The awareness of your death has not yet infused my habits.  I file things away in my mind to tell you, things you’d surely want to know, only to remember yet again that I cannot share them and see your eyes light with happiness. I start to pick up snacks that you aren’t here to eat. I constantly recall places and spaces you have always filled, and then, finding them empty, I have to painfully purge that minute bit of your presence. Thus I find myself crying at the ice cream shop, in the grocery store, in your office.  Your face, your voice, the safety of your presence is no longer tangible but the void where you once were certainly is. I see your signature on your 1959 military ration card and I envision the young, lean soldier in your Army photo. You were strong and vibrant then, a version of the guy I remember from my childhood. I miss him, too.

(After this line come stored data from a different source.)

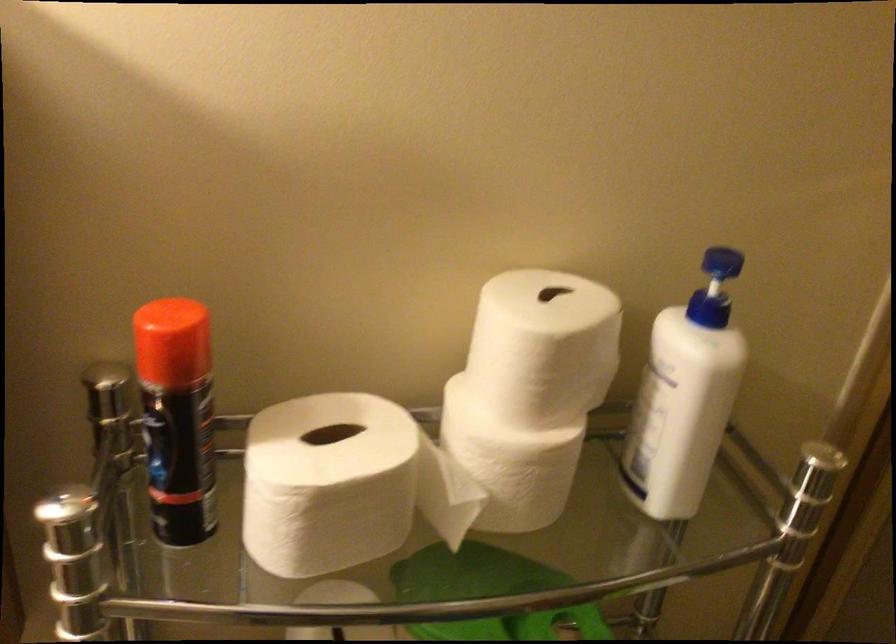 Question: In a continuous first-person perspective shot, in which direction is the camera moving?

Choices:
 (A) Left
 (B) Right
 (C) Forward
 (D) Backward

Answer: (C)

We visit you often, Mom and I. The cemetery has become a near-daily stop.  Rather than standing at the foot of a grave like I always have over the years, I find myself tiptoeing around to your side, the place I was when I last was with you. I want to reach down and hold your hand, even while my brain knows it’s a ridiculous impossibility. I want to tell you how much I have missed you, whisper again that I love you, and yet I can only stand over your lifeless shell in a windy cemetery. I can’t hear your voice. I can’t share anything with you. I can’t connect with you in any way, and my heart aches. I miss my dad.

This ocean of grief feels big enough to swallow me. Lord, give me strength.